Friday, February 13, 2009

February 14th.

Well well well, I'm bloggin on Friday the 13th but I prefer to talk about tomorrow; which happens on the calendar to be the day I posted above. It's a Saturday this go-around, so this means another day to get shitfaced. Tru stories.

My plans? Simple, I'm gonna celebrate the fact that my Mets are gonna have their pitchers and catchers report to training camp; then watch the H-O-R-S-E competition and the NBA All-Star Saturday Night festivities which are always entertaining; followed by probably going to some apartment party. An average day indeed.

Then you got the Hallmark mothafuckas who try to bait you into believing that February 14th is something more special than that; like it's a day you're supposed to profess love or make you jealous of people who are in love or some other convoluted bullshit that they brainwash into your head like the Chinese do to 3 year old kids and turn them into athletic puppets. The pathetic part about all of this is just like with Christmas presents...people's expectations and all that. Like the more you spend the higher probability of you gettin pussy. Dear God. I have learned over the years that in order to get pussy you have to pay for it. It doesn't matter how; I buy her 2 drinks she's now an well-oiled machine, I buy diamonds her eyes get oogly so she gets romantic which leads to heat, I buy dinner which if you mix it with wine makes her feel like you're romantic- same fuckin concept. Let me tell you somethin:

You expect that on February 14th that it has more of a special meaning because? Ask yourself that question. Unless you happen to have began a relationship on this day it doesn't mean SHIT. Eradicate that from your fuckin memory bank. If you don't get what you want on the 14th so fuckin what? So if I go take you out to eat on the 15th or buy a box of chocolates at 50% off on the 15th that makes me less of a person and that I don't have love for you? Please. Every day that you're together with someone should be special, take it for what it's worth for Christ sakes. Ha I don't even really know what a long-term relationship is like so I always act like everything's peachy anyhow.
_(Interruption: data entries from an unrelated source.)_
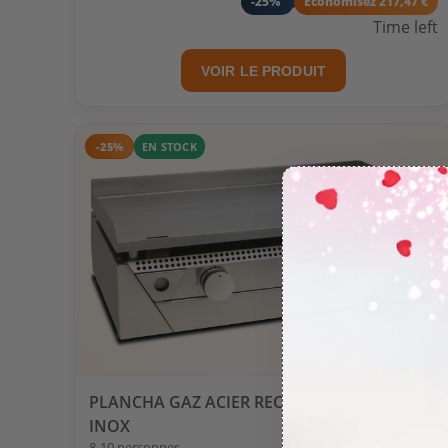
-25%
Economisez 217,47 €
Time left
VOIR LE PRODUIT
-25%
EN STOCK
PLANCHA GAZ ACIER RECTIFIÉ RAINBOW
INOX
8-10 personnes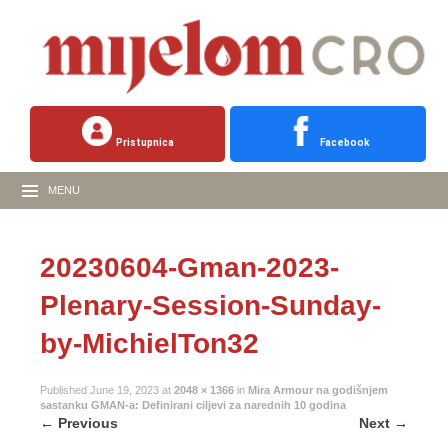
Pristupnica
Facebook
MENU
20230604-Gman-2023-
Plenary-Session-Sunday-
by-MichielTon32
Published
June 19, 2023
at
2048 × 1366
in
Mira Armour na godišnjem
sastanku GMAN-a: Definirani ciljevi za narednih 10 godina
←
Previous
Next
→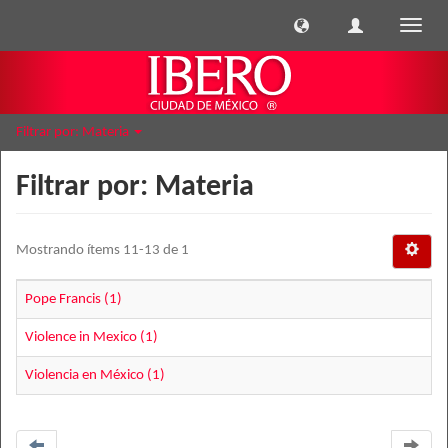
Cambi
naveg
Filtrar por: Materia
Filtrar por: Materia
Mostrando ítems 11-13 de 1
Pope Francis (1)
Violence in Mexico (1)
Violencia en México (1)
When it's not; as I learned once when things become monotone. But anyways. How about showin some unpredictability; buy 1-800 Flowers on March 13th, go to that waterfront grill on April 8th. You idiots have turned February 14th into a day of forced activities and fuckin more prostitution. Every kiss begins with Kay get the fuck outta here. Every kiss begins when my wallet gets emptied, ya dig? It's just the way it is and hey I'm not gonna go and act like I'm gonna lock my money up in a CD account and expect shit to be free. Then it'll be too easy. But come the fuck on. You get a Build-A-Bear so you're satisfied, I get a card and a chocolate rose and some dinner- hence I'm satisfied. Good. But to me it's not as special when it's forced.
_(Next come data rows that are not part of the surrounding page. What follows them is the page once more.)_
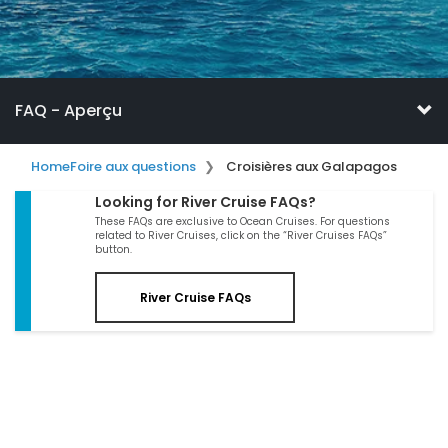
FAQ - Aperçu
Home
Foire aux questions
Croisières aux Galapagos
Looking for River Cruise FAQs?
These FAQs are exclusive to Ocean Cruises. For questions
related to River Cruises, click on the “River Cruises FAQs”
button.
River Cruise FAQs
Example (I mentioned it before a WHILE back but it's pertinent to today): Idiot buys his girlfriend at the time a pink iPod nano. It was $199 at the time and he even got it engraved for her tellin her how much he loved her. How cute. Fuckin idiot. She comes in the store around May or June I don't remember and tells me she loves the iPod but needs to scratch off the message ha- because she broke up with that boring mothafucka. I scratch that shit off, she's happy about that and I shoulda picked her up but that's neither here nor there since I was workin. Now that's a waste of money if I EVER seen one from a relationship that didn't even last 6 months.

Here's my best February 14th story: I had decided that day to not go to class and go with my best girl friend at the time (Chelsea- I fuckin miss that girl) to BBQs to grab some happy hour daquiris in the rain. 2 of them 20 ounce shits will get ur ass fucked up so after drinkin those and chattin shootin the shit we went out in the rain to buy some random shit for her "friend" (in reality her girlfriend honestly I don't know why she tried to play it off but it was what it was). We would kiss a few times and she bought her and her "friend" dinner at Outback Steakhouse to go. It wasn't so much I love you more that it was fun company. Ya dig? And when you just go with the flow of things it makes life that much easier. I miss Chelsea ha. Like an idiot though I decided to workout drunk. NIGHTMARES the next morning. I was sick as a dog.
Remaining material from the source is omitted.